A few years ago, I planted three celery plants I bought at the garden center in my herb garden and basically treated them like my herbs. They grew lots of nice leaves, but no stalks. They were good in soup and the rabbits liked them, but I wasn’t really excited. Last year, I decided to make a serious effort in the celery department.

I have always been told that celery (Apium graveolensi) is a difficult crop, but the fact that I use celery almost daily makes it important that I master it if I want to call myself truly sustainable.  I was told that celery will bolt at temperatures above 55 degrees Fahrenheit or below 75 degrees Fahrenheit, that they are super drought sensitive and that they won’t form stalks at all unless I blanch them.

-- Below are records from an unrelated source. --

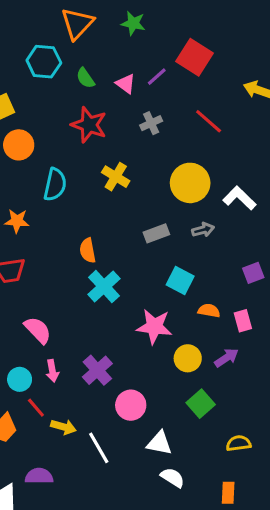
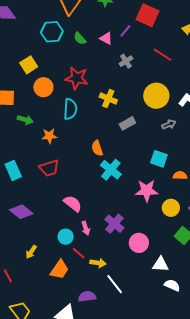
red star: (89, 125) -> (77, 78), moved
gray rectangle: (156, 233) -> (127, 123), moved
white line: (99, 448) -> (115, 284), moved

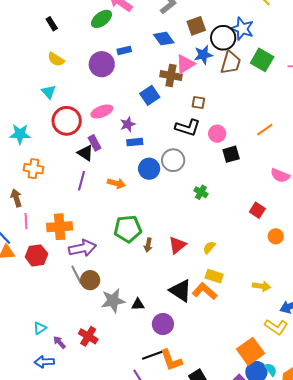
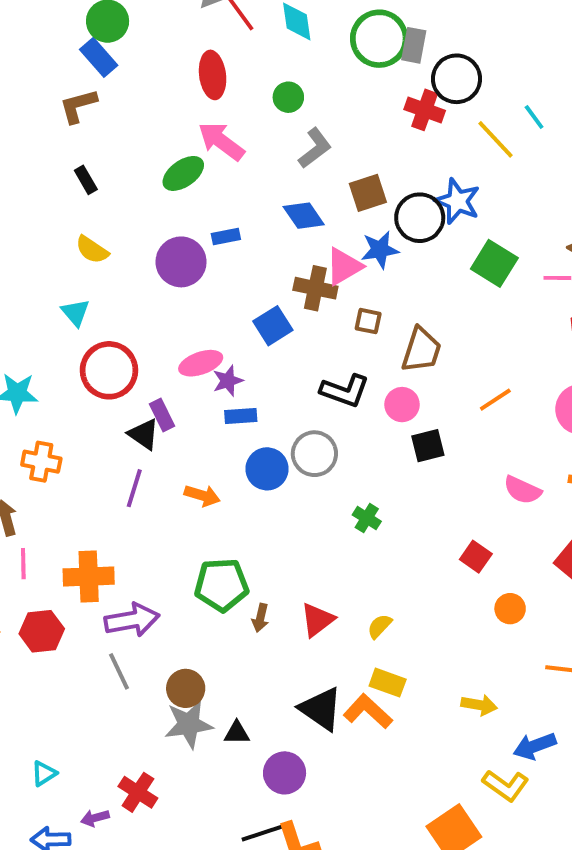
brown trapezoid: (231, 63) -> (421, 350), moved
brown square: (198, 103) -> (368, 321), moved
pink ellipse: (102, 111) -> (201, 363), moved
brown circle: (90, 280) -> (186, 688), moved
purple arrow: (59, 342) -> (95, 818), moved, turned -64

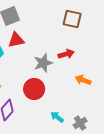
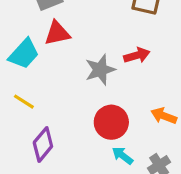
orange arrow: (83, 80) -> (164, 116), moved
red circle: (34, 89) -> (111, 122), moved

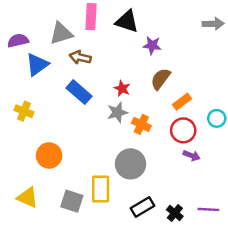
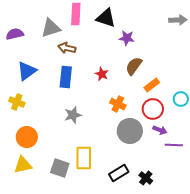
blue triangle: (37, 65) -> (27, 71), moved
blue rectangle: (79, 92) -> (66, 77), turned 55
yellow cross: (24, 111) -> (17, 102), moved
gray star: (117, 112) -> (73, 115), moved
orange circle: (49, 156) -> (27, 137), moved
gray circle: (131, 164) -> (130, 131), moved
yellow triangle: (28, 197) -> (23, 165), turned -36
purple line: (208, 209) -> (174, 145), moved

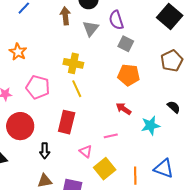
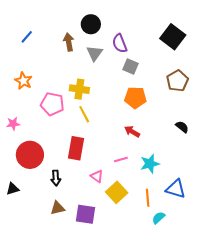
pink pentagon: (38, 87) -> (52, 104), moved
cyan star: (150, 126) -> (150, 164), moved

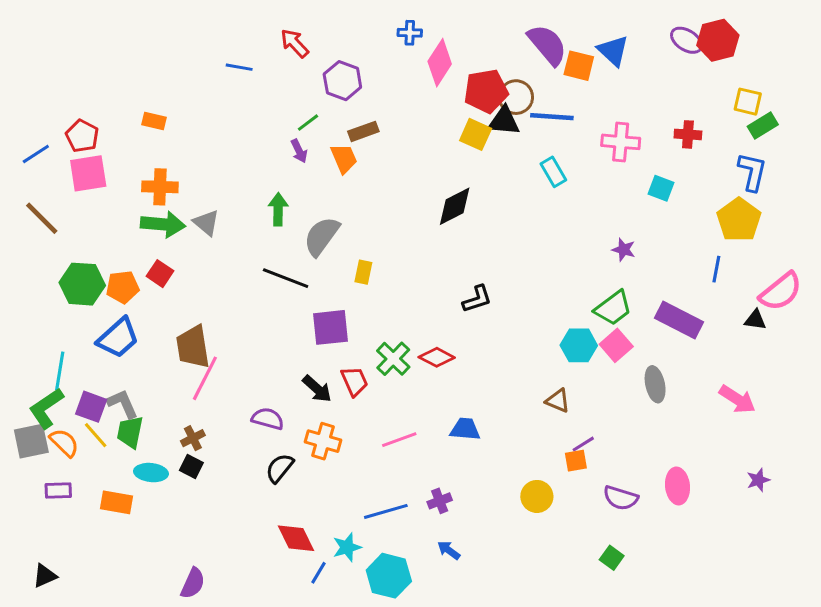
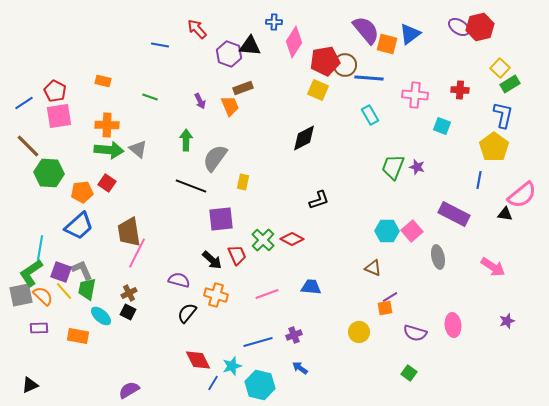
blue triangle: (613, 51) -> (410, 34), turned 40
yellow square: (748, 102) -> (500, 68), turned 30
black triangle: (504, 121) -> (250, 46), moved
green line: (308, 123) -> (150, 97), moved, turned 56
green hexagon: (82, 284) -> (49, 173), moved
green trapezoid: (613, 308) -> (393, 167), moved, turned 148
cyan ellipse: (151, 473) -> (101, 316), turned 35
purple semicircle: (193, 583) -> (129, 390), turned -145

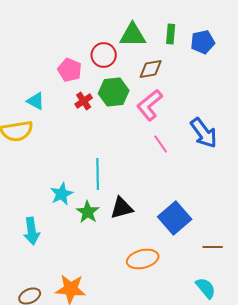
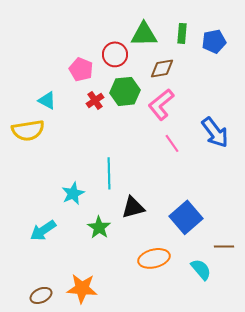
green star: (88, 212) -> (99, 227), moved
cyan arrow: (32, 231) -> (43, 230), turned 64
cyan semicircle: (206, 288) -> (201, 269), moved

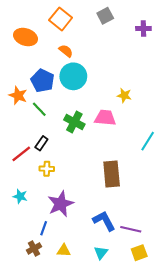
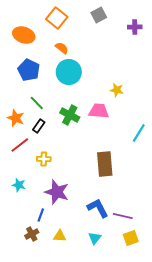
blue pentagon: (42, 81) -> (29, 70), moved
orange star: (18, 95) -> (16, 118), moved
black rectangle: (41, 143) -> (39, 126), moved
purple star: (61, 204) -> (57, 192), turned -30

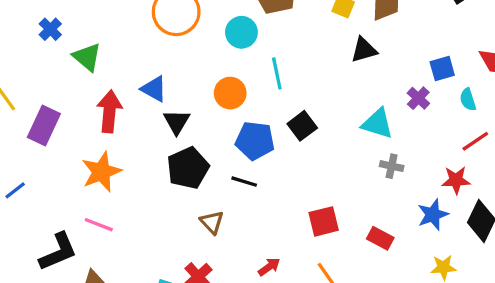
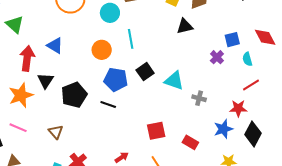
black triangle: (177, 122) -> (45, 81), moved
cyan triangle: (377, 124) -> (174, 81), moved
brown triangle: (212, 222) -> (56, 132), moved

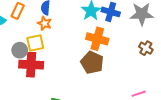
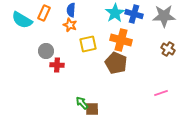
yellow square: (35, 43) -> (88, 44), moved
red cross: (31, 65) -> (57, 65), size x0.6

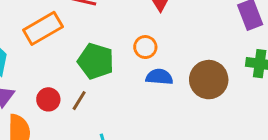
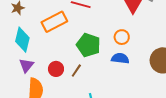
blue semicircle: (159, 77) -> (120, 58), moved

We have two seasons in Michigan, sweltering and freezing and I am not about to spend time tucking baby blankets around my vegetables. So, I was a bit worried. I needn’t have been. My celery was my best crop last year. It lasted well into the cold season too.

And… guess who reappeared in the herb garden…

It came back…


Starting Celery

Since I was going into the celery adventure with some trepidation, I planted a whole bunch of celery seeds (50 peat pots) to make up for the losses I was expecting. First, I planted 25, and when they took their sweet time germinating, I bought a fresh seed packet and planted 25 more. They all germinated eventually.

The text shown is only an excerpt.